I was reading a weblog the other day, where a person complained because Hydrogen (http://www.immunitysec.com/products-hydrogen.shtml) was too hard to write a Snort signature for. I guess my position is that if your network can be owned by less than 100K of code which I wrote in my spare time five years ago, then it's time to upgrade to a system that can't. Anyways, I will give $100 dollars to the first person who posts a snort or nfr signature that can detect my private (slightly modded) version of Hydrogen. (i.e. make it reasonably generic, and let's not have it false-positive every time I browse the web). The idea here is to show that everything doesn't have to be spoon-fed to you Gerber-style.

We wrote a NeVO (our passive vulnerability and compromise
sniffing product) signature to detect a system with the server
running Hydrogen.

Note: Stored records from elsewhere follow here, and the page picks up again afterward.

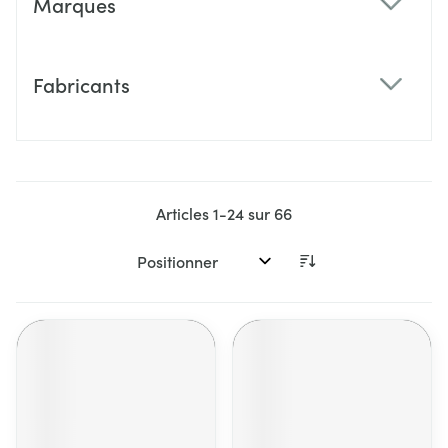
Marques
filter
Fabricants
filter
Articles
1
-
24
sur
66
Trier par: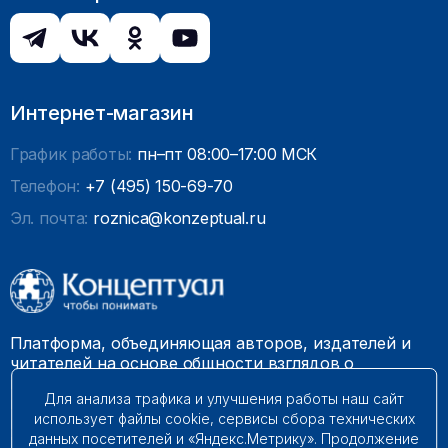
Интернет-магазин
График работы:
пн–пт 08:00–17:00 МСК
Телефон:
+7 (495) 150-69-70
Эл. почта:
roznica@konzeptual.ru
Платформа, объединяющая авторов, издателей и
читателей на основе общности взглядов о
необходимости построения справедливого и
Для анализа трафика и улучшения работы наш сайт
гармоничного мироустройства. Наши книги можно
использует файлы cookie, сервисы сбора технических
встретить на многих книготорговых площадках
данных посетителей и «Яндекс.Метрику». Продолжение
России.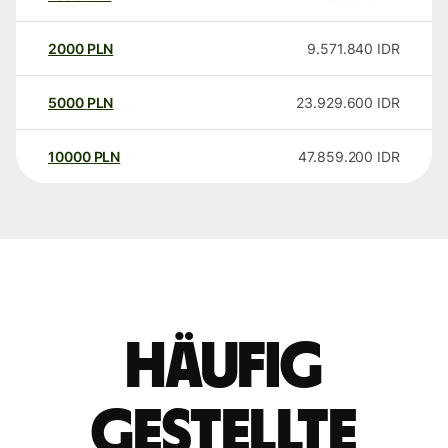
2000
PLN
9.571.840
IDR
5000
PLN
23.929.600
IDR
10000
PLN
47.859.200
IDR
Häufig
gestellte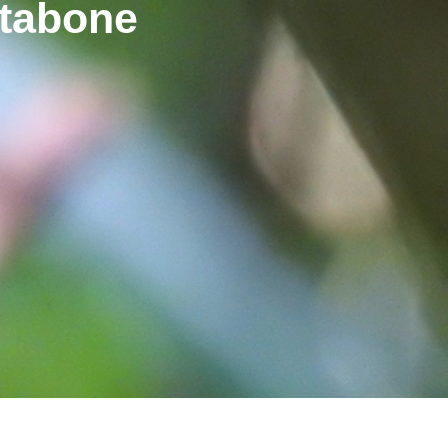
rtabone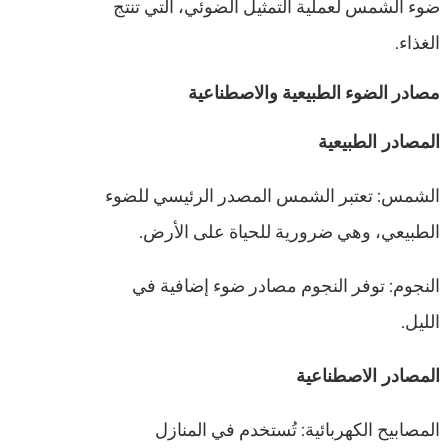
ضوء الشمس لعملية التمثيل الضوئي، التي تنتج
الغذاء.
مصادر الضوء الطبيعية والاصطناعية
المصادر الطبيعية
الشمس: تعتبر الشمس المصدر الرئيسي للضوء
الطبيعي، وهي ضرورية للحياة على الأرض.
النجوم: توفر النجوم مصادر ضوء إضافية في
الليل.
المصادر الاصطناعية
المصابيح الكهربائية: تُستخدم في المنازل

The main part is pretty simple in NeVO
language:

pbmatch=>00
bmatch=>000001100000001E000000000000

This basically says to look at any session, and if the 1st
byte of the client side is '0x00', then look at the other side
and see if the first sequence of bytes is
'000001100000001E000000000000'.

NeVO then flags the host as having Hydrogen running on it
and it shows up in the vulnerability report. The sig could
be modified so that anytime it actually fired, a realtime
alert can be generated so it would act more like an IDS.

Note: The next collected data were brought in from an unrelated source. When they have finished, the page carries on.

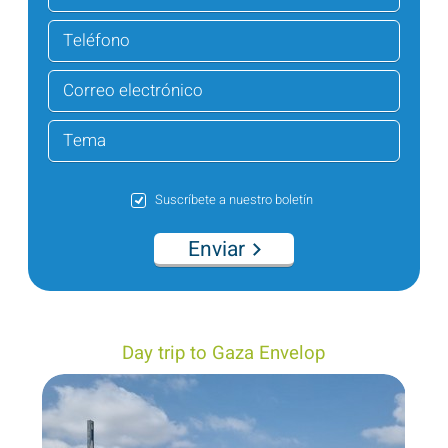
Suscríbete a nuestro boletín
Enviar
Day trip to Gaza Envelop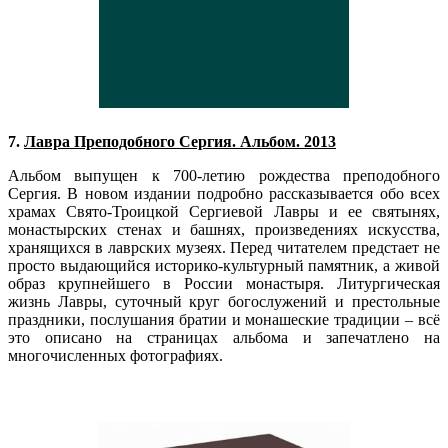
7.
Лавра Преподобного Сергия. Альбом. 2013
Альбом выпущен к 700-летию рождества преподобного
Сергия. В новом издании подробно рассказывается обо всех
храмах Свято-Троицкой Сергиевой Лавры и ее святынях,
монастырских стенах и башнях, произведениях искусства,
хранящихся в лаврских музеях. Перед читателем предстает не
просто выдающийся историко-культурный памятник, а живой
образ крупнейшего в России монастыря. Литургическая
жизнь Лавры, суточный круг богослужений и престольные
праздники, послушания братии и монашеские традиции – всё
это описано на страницах альбома и запечатлено на
многочисленных фотографиях.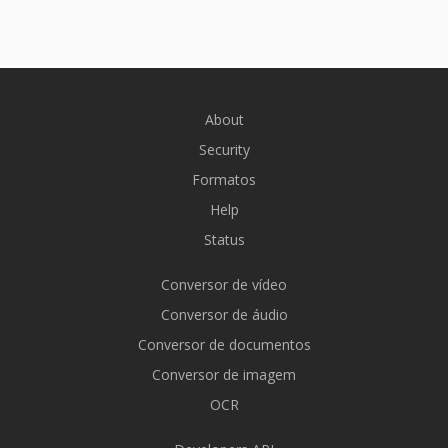
About
Security
Formatos
Help
Status
Conversor de vídeo
Conversor de áudio
Conversor de documentos
Conversor de imagem
OCR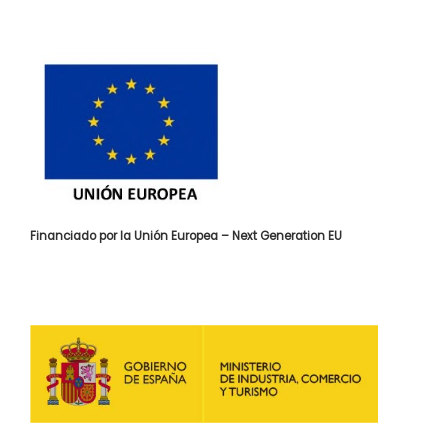
Financiado por la Unión Europea – Next Generation EU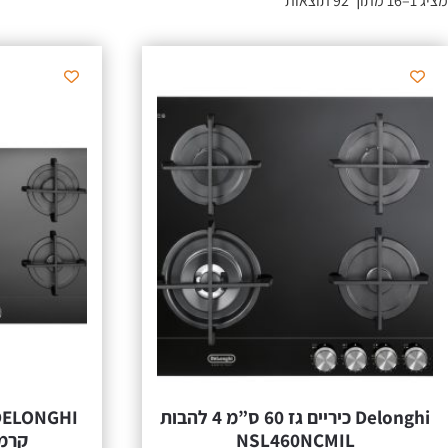
מציג 1–16 מתוך 92 תוצאות
Delonghi כיריים גז 60 ס”מ 4 להבות
NSL460NCMIL
קרמית CIL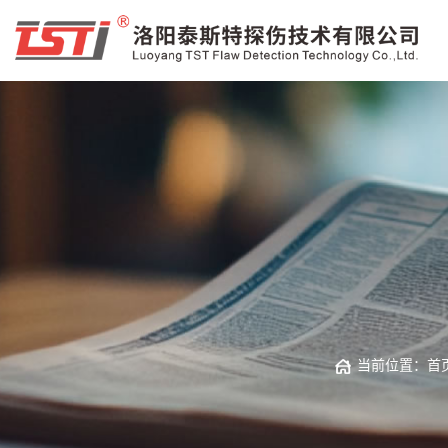
当前位置：
首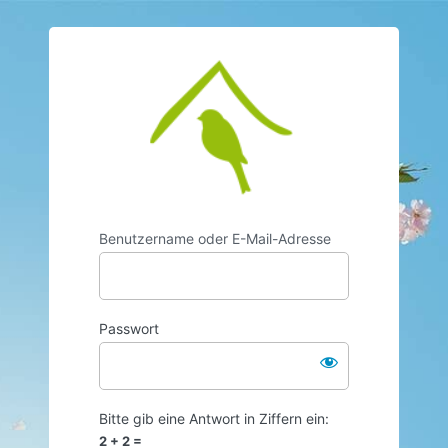
https://www.vo
Benutzername oder E-Mail-Adresse
Passwort
Bitte gib eine Antwort in Ziffern ein:
2 + 2 =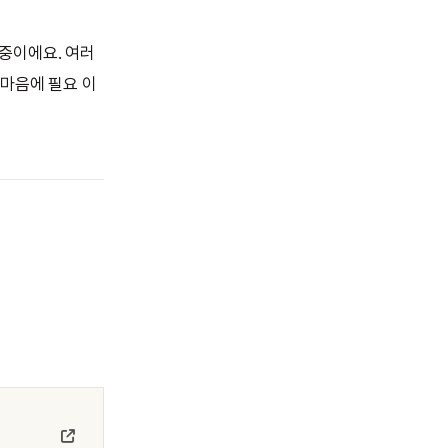
 중이에요. 여러
 마음에 필요 이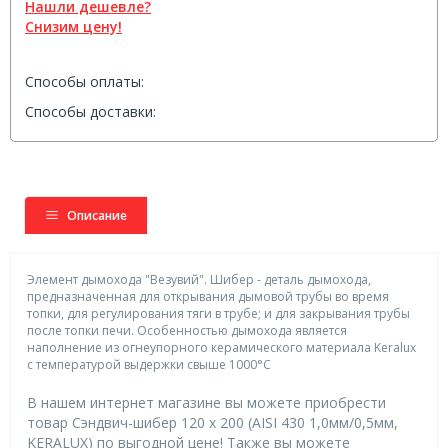
Нашли дешевле?
Снизим цену!
Способы оплаты:
Способы доставки:
Описание
Элемент дымохода "Везувий". Шибер - деталь дымохода,
предназначенная для открывания дымовой трубы во время
топки, для регулирования тяги в трубе; и для закрывания трубы
после топки печи. Особенностью дымохода является
наполнение из огнеупорного керамического материала Keralux
с температурой выдержки свыше 1000°C
В нашем интернет магазине вы можете приобрести
товар Сэндвич-шибер 120 х 200 (AISI 430 1,0мм/0,5мм,
KERALUX) по выгодной цене! Также вы можете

I was concerned that there would be false positives with
SSL connections, streaming media and other sort of protocols
that put random crap in the connection, but since this locks
onto the beginning of TCP sessions, we haven't had any false
positives across our user base that we know of.

<sales pitch>
Of course, anyone can change the protocol to evade this sort
of detection. In that case, NeVO would still lock onto the
communications channel and say that machine foobar communicated
with machine foobar-prime and they have had an encrypted or
possibly interactive (keyboard) session.
</sales pitch>

We also wrote a Nessus check, just for completeness.